Closed Bo396543018 closed 3 months ago
Hi @Bo396543018, sorry for the late reply, please refer to file multitask_schedule.py of the repo and Table 17 of the paper's appendix for how we calculate the sample_weight
@orashi Thank you for reply. I saw the calculation method for the weight of tasks mentioned above in the paper. But I didn't know how to get the sample weights for each category determined in the loss configuration? For example,
loss_cfg:
type: FocalDiceLoss_bce_cls_emb_sample_weight
kwargs:
cfg:
deep_supervision: True
no_object_weight: 0.1
class_weight: 0.25
dice_weight: 5.0
mask_weight: 5.0
redundant_queries: 1
num_points: 12544
dec_layers: 9
oversample_ratio: 3.0
importance_sample_ratio: 0.75
sample_weight: [1.0, 0.97325, 0.96685, 0.9903500000000001, 0.97325, 0.96685, 0.9903500000000001, 0.9929, 0.9459,
0.89645, 0.9929, 0.9459, 0.89645, 0.981, 0.9997, 0.99265, 0.9997, 0.99265,
0.9995, 0.9999, 0.9999, 0.9758, 0.9256500000000001, 0.9758, 0.9256500000000001]
By the way, I would like to ask if the initial weight of each task is determined based on their respective loss scales, such as 2000 for key points and 5 for segmentation.
@Bo396543018 the sample_weight (noted as gamma_n in the paper) here is the positive example ratio for each attribute, and are calculated based on the dataset, the usage and related references of it are in the description of Eq. 10 of the paper.
Regarding your second question about the choice of task weight (i.e. w_t in the paper), it's a set of empirical hyperparameters that we got through a simple greedy search, as described in appendix E (section Loss Weight w_D), For your convenience, here is a relevant quote:
The loss weight is normalized so that it only controls the relative weight for each dataset. Samples belonging to the same task type are treated with equal importance. Since different task types have different loss functions, image input resolution, number of samples, and convergence pattern, their loss weight should be set differently. For a reasonable loss weight trade-off between tasks, we gradually add task types one at a time in a small 10k iteration joint training setup and sweep sample weights for the newly added task type.
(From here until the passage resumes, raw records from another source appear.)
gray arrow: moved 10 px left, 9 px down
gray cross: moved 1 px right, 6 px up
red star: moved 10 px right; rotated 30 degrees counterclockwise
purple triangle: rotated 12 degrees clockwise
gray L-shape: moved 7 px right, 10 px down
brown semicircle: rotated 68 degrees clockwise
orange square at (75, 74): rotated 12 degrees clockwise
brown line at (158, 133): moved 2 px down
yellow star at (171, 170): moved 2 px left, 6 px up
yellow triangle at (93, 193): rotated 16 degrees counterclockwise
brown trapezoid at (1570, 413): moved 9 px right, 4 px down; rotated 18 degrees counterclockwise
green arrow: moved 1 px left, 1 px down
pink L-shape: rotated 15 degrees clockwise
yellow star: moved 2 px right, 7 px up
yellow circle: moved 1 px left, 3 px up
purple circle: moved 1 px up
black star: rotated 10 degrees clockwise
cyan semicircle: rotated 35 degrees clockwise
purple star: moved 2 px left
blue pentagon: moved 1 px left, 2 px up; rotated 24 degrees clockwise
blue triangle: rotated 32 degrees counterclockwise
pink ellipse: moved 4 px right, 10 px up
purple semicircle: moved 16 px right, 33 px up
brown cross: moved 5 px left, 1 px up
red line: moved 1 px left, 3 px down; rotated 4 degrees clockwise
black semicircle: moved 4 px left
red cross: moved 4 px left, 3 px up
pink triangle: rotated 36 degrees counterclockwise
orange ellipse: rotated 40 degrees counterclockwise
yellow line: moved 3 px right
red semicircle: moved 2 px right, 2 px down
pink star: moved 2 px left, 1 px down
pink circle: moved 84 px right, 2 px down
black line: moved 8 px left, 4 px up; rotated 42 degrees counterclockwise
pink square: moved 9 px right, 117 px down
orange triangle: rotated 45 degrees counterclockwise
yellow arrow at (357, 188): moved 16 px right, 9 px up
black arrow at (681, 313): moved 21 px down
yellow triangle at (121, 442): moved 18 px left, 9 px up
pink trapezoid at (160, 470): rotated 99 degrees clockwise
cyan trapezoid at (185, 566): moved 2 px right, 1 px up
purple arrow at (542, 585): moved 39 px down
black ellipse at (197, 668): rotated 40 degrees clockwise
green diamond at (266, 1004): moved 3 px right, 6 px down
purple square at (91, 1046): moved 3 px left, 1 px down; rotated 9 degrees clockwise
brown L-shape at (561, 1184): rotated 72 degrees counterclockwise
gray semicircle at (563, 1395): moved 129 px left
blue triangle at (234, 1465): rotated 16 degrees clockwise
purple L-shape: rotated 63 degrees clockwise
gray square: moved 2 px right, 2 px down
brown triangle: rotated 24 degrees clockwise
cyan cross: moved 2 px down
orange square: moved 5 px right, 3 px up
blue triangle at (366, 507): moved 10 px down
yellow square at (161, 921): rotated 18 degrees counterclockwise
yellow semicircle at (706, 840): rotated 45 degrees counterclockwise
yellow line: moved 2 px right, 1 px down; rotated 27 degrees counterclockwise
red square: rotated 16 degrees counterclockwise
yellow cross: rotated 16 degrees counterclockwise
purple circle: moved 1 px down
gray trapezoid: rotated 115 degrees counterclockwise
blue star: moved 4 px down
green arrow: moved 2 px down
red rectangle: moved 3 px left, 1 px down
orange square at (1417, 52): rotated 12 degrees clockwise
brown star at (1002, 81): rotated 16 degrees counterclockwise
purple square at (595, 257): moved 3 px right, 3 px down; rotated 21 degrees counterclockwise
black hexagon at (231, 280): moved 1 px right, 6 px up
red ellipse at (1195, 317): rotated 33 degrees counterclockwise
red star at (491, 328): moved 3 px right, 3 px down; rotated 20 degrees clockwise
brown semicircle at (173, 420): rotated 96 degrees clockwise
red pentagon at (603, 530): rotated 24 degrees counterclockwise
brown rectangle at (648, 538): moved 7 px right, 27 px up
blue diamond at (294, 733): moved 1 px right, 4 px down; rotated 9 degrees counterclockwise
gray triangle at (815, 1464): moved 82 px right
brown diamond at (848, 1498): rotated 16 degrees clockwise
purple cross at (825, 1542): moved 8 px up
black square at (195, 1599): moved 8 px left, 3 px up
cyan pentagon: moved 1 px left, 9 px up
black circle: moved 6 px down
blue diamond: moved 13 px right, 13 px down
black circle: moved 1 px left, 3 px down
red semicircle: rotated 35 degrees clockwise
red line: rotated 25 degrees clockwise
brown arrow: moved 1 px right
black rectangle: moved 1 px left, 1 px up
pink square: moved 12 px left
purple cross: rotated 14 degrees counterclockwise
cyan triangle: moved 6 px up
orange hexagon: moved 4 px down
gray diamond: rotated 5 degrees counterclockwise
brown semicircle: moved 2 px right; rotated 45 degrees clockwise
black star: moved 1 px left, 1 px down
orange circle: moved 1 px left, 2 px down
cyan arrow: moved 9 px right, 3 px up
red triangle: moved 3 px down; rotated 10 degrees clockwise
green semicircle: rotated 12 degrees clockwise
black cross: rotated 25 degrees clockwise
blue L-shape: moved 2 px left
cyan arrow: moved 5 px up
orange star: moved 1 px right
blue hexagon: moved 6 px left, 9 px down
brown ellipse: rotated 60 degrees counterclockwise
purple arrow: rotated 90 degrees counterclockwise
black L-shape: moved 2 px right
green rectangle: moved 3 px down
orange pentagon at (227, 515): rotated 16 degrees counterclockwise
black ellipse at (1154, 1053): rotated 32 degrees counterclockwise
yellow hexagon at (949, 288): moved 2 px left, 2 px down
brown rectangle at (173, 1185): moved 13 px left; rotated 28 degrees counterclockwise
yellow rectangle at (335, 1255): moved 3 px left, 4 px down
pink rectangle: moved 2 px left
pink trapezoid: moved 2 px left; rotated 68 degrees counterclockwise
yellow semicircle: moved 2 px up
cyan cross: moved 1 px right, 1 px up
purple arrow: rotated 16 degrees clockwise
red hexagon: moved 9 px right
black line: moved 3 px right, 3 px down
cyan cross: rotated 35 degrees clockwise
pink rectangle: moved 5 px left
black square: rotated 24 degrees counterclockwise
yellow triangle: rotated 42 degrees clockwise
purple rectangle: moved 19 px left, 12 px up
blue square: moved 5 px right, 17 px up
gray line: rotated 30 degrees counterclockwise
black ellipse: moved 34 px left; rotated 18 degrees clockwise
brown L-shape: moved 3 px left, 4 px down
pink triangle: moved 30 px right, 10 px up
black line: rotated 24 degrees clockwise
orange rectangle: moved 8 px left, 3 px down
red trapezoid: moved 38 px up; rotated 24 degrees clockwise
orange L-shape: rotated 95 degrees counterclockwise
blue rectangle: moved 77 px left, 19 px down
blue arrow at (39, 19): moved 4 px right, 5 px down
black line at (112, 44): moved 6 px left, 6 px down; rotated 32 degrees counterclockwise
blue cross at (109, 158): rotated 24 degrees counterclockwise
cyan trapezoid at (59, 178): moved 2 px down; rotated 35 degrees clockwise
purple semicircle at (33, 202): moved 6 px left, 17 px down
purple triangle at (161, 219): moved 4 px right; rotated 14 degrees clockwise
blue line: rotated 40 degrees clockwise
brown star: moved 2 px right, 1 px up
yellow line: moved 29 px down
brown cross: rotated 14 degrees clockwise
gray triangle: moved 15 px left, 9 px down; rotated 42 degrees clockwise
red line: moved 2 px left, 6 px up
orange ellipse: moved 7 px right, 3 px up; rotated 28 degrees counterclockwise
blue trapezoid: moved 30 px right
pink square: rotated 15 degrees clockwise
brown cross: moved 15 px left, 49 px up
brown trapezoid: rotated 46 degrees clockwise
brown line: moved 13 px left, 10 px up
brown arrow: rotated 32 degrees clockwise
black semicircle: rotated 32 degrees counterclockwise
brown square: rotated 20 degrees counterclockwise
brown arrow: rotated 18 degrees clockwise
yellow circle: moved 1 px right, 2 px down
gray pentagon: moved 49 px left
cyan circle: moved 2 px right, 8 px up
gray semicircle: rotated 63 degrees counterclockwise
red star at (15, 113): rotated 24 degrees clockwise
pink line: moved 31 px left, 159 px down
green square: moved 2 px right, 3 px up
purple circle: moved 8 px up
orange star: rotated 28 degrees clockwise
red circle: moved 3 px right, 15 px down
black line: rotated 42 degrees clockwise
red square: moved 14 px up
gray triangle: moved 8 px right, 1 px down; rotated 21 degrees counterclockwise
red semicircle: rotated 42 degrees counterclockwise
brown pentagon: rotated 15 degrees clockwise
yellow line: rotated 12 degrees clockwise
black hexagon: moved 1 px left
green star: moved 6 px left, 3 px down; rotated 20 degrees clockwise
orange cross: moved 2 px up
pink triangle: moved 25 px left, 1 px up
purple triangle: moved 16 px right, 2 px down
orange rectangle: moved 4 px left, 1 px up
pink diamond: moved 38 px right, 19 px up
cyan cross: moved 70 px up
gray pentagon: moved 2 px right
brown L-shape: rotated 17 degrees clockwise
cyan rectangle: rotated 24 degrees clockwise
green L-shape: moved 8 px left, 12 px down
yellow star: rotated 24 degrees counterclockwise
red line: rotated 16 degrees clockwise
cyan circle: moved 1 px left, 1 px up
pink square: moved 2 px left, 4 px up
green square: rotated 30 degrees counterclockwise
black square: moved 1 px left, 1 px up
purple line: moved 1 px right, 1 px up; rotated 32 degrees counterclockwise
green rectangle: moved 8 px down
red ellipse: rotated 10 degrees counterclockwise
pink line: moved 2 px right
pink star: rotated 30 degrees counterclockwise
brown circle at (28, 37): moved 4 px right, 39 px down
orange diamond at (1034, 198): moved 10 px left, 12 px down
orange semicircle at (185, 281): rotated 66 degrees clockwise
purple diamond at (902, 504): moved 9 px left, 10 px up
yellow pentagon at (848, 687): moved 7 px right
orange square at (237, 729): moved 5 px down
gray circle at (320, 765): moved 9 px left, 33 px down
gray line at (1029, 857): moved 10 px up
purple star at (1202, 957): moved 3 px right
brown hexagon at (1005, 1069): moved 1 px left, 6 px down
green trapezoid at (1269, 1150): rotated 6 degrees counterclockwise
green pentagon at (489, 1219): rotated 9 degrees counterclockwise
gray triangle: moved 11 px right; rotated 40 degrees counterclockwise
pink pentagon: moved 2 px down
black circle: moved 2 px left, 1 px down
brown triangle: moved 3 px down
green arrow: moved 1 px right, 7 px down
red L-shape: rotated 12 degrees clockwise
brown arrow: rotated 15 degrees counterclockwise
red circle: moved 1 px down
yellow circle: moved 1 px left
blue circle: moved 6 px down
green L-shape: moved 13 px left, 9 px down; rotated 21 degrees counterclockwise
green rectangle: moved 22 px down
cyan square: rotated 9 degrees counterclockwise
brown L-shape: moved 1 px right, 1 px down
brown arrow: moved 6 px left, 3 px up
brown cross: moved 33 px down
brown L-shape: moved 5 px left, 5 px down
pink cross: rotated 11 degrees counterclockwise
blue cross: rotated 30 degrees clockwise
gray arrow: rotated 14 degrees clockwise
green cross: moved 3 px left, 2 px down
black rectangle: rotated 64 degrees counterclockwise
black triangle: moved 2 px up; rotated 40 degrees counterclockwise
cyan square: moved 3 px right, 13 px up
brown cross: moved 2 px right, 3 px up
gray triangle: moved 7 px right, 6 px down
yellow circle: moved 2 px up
@orashi Thank you for your detailed explanation, I will go and look at the paper and code in conjunction with your tips~.
Glad if it would be helpful! Just adding a side note that although the usage of gamma_n is only shown in the Pedestrian attribute recognition (PAR) subsection, for consistency in task formation, the same loss L_par is also used as part of the loss formation of human parsing & pose estimation, so the 'sample_weight' would be calculated and present for those tasks as well as shown in our configuration file
For a new task, how to calculate sample_weight in loss cfg?